EXERCISE.
Find each line of the entries with the string "news", please, and copy it.
────────────────
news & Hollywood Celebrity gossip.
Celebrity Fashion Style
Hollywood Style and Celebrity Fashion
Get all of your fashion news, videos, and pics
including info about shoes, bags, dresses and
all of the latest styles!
────────────────
ANSWER FOR THE TASK.
news & Hollywood Celebrity gossip.
Get all of your fashion news, videos, and pics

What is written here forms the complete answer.